W PE pierwszorzędne znaczenie ma jednak nie reprezentacja narodowa, a przynależność partyjna. Zgodnie z sondażami przedwyborczymi pierwsze miejsce w wyborach utrzyma centroprawicowa Europejska Partia Ludowa (EPL) z porównywalną do obecnej liczbą mandatów. Z Polski do EPL należą PO i PSL. Według najnowszej prognozy, przygotowanej przez niemiecki agregator sondaży Europe Elects, EPL będzie miała 182 mandaty. Drugie miejsce przypadnie socjaldemokratom z S&D, którzy otrzymają 136 miejsc. W S&D jest polska Lewica.
Kluczowa walka rozegra się o trzecią pozycję. Liberałowie z grupy Odnowić Europę, którzy w obecnym europarlamencie są trzecią siłą, będą mieli problem z utrzymaniem swojego miejsca. Według prognozy otrzymają 81 miejsc, a więc o 21 mniej niż obecnie. Powodem strat jest kryzys hiszpańskich liberałów z partii Obywatele oraz dołujące notowania partii Renesans francuskiego prezydenta Emmanuela Macrona. Do Odnowić Europę czterech europosłów, a więc zaledwie o połowę mniej niż sprawująca w tej grupie przywództwo partia francuskiego prezydenta, ma wprowadzić Polska 2050 Szymona Hołowni.
Gonią liberałów dwie prawicowe grupy: Europejscy Konserwatyści i Reformatorzy (EKR) oraz Tożsamość i Demokracja (ID).
Szacunkowy wzrost mandatów
Liczba mandatów EKR, do której należy PiS, wzrośnie z 68 do 79, a ID zyskując 10 mandatów będzie ich mieć 69. Najsilniejsza w EKR będzie włoska partia Bracia Włosi premierki Giorgi Meloni (23), PiS będzie na drugim miejscu (16, wraz z Suwerenną Polską - 18), a na trzecim - hiszpańska Vox (7).

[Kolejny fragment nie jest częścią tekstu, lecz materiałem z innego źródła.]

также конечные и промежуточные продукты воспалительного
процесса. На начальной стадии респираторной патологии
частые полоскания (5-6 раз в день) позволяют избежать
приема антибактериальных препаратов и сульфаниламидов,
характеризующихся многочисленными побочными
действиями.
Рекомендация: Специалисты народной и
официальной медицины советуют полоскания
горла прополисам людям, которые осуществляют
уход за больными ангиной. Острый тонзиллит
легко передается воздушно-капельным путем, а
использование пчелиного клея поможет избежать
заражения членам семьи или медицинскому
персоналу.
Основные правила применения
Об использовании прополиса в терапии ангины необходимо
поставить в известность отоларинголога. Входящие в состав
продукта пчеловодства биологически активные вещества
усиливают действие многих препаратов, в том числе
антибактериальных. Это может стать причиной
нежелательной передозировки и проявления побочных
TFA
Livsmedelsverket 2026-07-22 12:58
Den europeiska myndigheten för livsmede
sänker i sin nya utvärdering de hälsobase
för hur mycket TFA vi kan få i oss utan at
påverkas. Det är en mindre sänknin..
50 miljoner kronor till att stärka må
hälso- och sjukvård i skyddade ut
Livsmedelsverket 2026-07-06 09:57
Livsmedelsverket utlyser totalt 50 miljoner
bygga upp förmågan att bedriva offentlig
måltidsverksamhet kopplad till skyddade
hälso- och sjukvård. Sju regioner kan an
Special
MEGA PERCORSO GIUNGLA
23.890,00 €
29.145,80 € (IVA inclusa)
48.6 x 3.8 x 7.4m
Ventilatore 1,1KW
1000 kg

W ID pierwsze skrzypce grać będzie Zjednoczenie Narodowe kojarzone z jego byłą liderką Marine Le Pen (29); drugą pozycję będą mieć Holendrzy z Partii Wolności Geerta Wildersa (8).

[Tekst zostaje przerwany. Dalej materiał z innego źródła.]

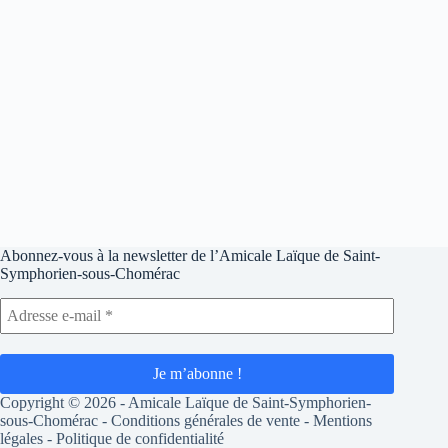
Abonnez-vous à la newsletter de l’Amicale Laïque de Saint-
Symphorien-sous-Chomérac
Copyright © 2026 - Amicale Laïque de Saint-Symphorien-
sous-Chomérac - Conditions générales de vente -
Mentions
légales
-
Politique de confidentialité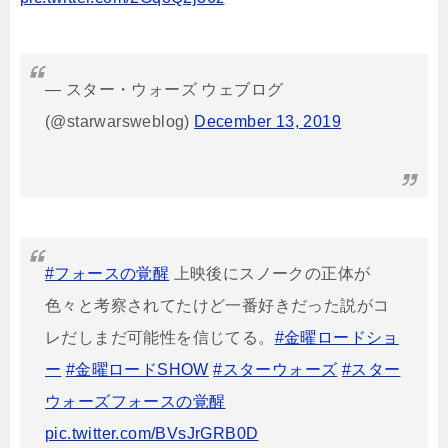
— スター・ウォーズ ウェブログ
(@starwarsweblog)
December 13, 2019
#フォースの覚醒
上映後にスノークの正体が
色々と考察されてたけど一番好きだった説がコ
レだしまだ可能性を信じてる。
#金曜ロードショ
ー
#金曜ロードSHOW
#スターウォーズ
#スター
ウォーズフォースの覚醒
pic.twitter.com/BVsJrGRB0D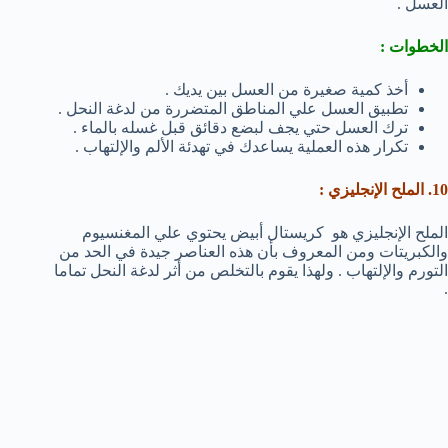
العسل .
الخطوات :
أخذ كمية صغيرة من العسل بين يديك .
تطبيق العسل علي المناطق المتضررة من لدغة النحل .
ترك العسل حتي يجف لبضع دقائق قبل غسله بالماء .
تكرار هذه العملية يساعدك في تهدئة الألم والإلتهاب .
10. الملح الإنجليزي :
الملح الإنجليزي هو كريستال أبيض يحتوي علي المغنسيوم
والكبريتات ومن المعروف بأن هذه العناصر جيدة في الحد من
التورم والإلتهاب . ولهذا يقوم بالتخلص من أثر لدغة النحل تماما
.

Ugrupowaniami niezrzeszonymi są też Fidesz premiera Węgier Viktora Orbana oraz Alternatywa dla Niemiec (AfD), która została wykluczona przez ID pod koniec maja w związku z wypowiedzią jej europosła relatywizującą odpowiedzialność za zbrodnie hitlerowskie.
Zgodnie z prognozą Europe Elects, dyskutowana szeroko w Brukseli konsolidacja EKR i ID, do których dołączyłaby partia Orbana, dałaby prawicy nawet drugie miejsce w PE. Taka nowa grupa zepchnęłaby będących przez dekady drugą siłą w PE socjaldemokratów na trzecią pozycję.
Na zjednoczenie liczy prezes PiS Jarosław Kaczyński. W Brukseli mówił jednak o różnych formach współpracy; zastrzegł też, że porozumienie będzie możliwe pod warunkiem zniwelowania różnic w podejściu do wojny w Ukrainie.
Ukraina dzieli
Podejście do Ukrainy dzieli partie należące do ID i EKR. Np. należącą do EKR partia Nowy Sojusz Flamandzki, liderka sondaży w Belgii, w swoim programie podkreśla potrzebę jak najszybszego wstrzymania ognia i chociaż popiera sankcje na Rosję, to zwraca uwagę, że będą one miały wpływ na gospodarkę. Zjednoczenie Narodowe z ID nie poparło z kolei podpisania przez Francję porozumienia o bezpieczeństwie z Ukrainą. Tymczasem mocno proukraińskie stanowisko ma włoska premierka.
Niezależnie od tego, czy taka duża grupa na prawicy powstanie, czy też nie, wzrost notowań prawicowych i skrajnie prawicowych partii zachwieje układem sił w PE. Według prognoz większość utrzyma centroprawica wraz z socjaldemokratami i liberałami, ale EPL będzie mogła tworzyć również większość wraz z grupami na prawo od siebie. To może mieć znaczenie w przegłosowywaniu projektów legislacyjnych, w sprawie których tzw. wielka koalicja się nie zgadza, np. dotyczących polityki klimatycznej.
Europe Elects gromadzi dane z badań przeprowadzonych w ostatnich 90 dniach w krajach członkowskich na liczbie respondentów wyższej niż 501. Ostatnio aktualizowała swoje prognozy we wtorek. W swoich zestawieniach zalicza partie krajowe, które jeszcze nie mają reprezentantów w obecnym PE, do konkretnych grup na podstawie ich deklaracji. Np. Ruch Narodowy i Konfederację Korony Polskiej, wchodzących w skład Konfederacji, zaliczają do ID, a będącą jej częścią Nową Nadzieję Sławomira Mentzena określa jako partię bez przynależności.